[Saved data entries]
'''
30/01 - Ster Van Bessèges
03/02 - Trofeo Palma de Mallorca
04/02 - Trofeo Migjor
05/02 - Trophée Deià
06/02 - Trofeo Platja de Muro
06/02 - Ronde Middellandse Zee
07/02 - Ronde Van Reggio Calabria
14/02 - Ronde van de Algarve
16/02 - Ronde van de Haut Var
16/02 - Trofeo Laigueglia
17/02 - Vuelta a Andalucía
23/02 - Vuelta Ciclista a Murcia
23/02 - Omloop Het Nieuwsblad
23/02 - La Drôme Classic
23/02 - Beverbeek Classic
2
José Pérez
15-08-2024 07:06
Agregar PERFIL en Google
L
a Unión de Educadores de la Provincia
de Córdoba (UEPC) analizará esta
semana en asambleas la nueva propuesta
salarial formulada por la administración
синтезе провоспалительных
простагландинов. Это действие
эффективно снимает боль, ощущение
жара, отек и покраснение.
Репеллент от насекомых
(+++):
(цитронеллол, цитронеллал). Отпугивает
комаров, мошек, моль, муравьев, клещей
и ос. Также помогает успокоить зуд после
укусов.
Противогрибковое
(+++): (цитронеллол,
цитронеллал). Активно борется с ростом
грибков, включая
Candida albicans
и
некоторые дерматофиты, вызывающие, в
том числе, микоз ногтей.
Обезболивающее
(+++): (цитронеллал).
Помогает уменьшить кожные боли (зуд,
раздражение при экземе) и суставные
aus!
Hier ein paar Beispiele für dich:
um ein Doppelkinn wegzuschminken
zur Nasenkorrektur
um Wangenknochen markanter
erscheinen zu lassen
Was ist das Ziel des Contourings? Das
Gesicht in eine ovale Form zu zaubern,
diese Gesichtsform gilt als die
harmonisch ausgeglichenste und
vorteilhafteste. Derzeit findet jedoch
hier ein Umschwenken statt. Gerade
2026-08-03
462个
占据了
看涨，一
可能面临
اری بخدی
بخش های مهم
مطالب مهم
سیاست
'''
WORK REQUIRED ::
Transcribe the data in full, keeping every character.

WRITTEN REPLY ::
30/01 - Ster Van Bessèges
03/02 - Trofeo Palma de Mallorca
04/02 - Trofeo Migjor
05/02 - Trophée Deià
06/02 - Trofeo Platja de Muro
06/02 - Ronde Middellandse Zee
07/02 - Ronde Van Reggio Calabria
14/02 - Ronde van de Algarve
16/02 - Ronde van de Haut Var
16/02 - Trofeo Laigueglia
17/02 - Vuelta a Andalucía
23/02 - Vuelta Ciclista a Murcia
23/02 - Omloop Het Nieuwsblad
23/02 - La Drôme Classic
23/02 - Beverbeek Classic
2
José Pérez
15-08-2024 07:06
Agregar PERFIL en Google
L
a Unión de Educadores de la Provincia
de Córdoba (UEPC) analizará esta
semana en asambleas la nueva propuesta
salarial formulada por la administración
синтезе провоспалительных
простагландинов. Это действие
эффективно снимает боль, ощущение
жара, отек и покраснение.
Репеллент от насекомых
(+++):
(цитронеллол, цитронеллал). Отпугивает
комаров, мошек, моль, муравьев, клещей
и ос. Также помогает успокоить зуд после
укусов.
Противогрибковое
(+++): (цитронеллол,
цитронеллал). Активно борется с ростом
грибков, включая
Candida albicans
и
некоторые дерматофиты, вызывающие, в
том числе, микоз ногтей.
Обезболивающее
(+++): (цитронеллал).
Помогает уменьшить кожные боли (зуд,
раздражение при экземе) и суставные
aus!
Hier ein paar Beispiele für dich:
um ein Doppelkinn wegzuschminken
zur Nasenkorrektur
um Wangenknochen markanter
erscheinen zu lassen
Was ist das Ziel des Contourings? Das
Gesicht in eine ovale Form zu zaubern,
diese Gesichtsform gilt als die
harmonisch ausgeglichenste und
vorteilhafteste. Derzeit findet jedoch
hier ein Umschwenken statt. Gerade
2026-08-03
462个
占据了
看涨，一
可能面临
اری بخدی
بخش های مهم
مطالب مهم
سیاست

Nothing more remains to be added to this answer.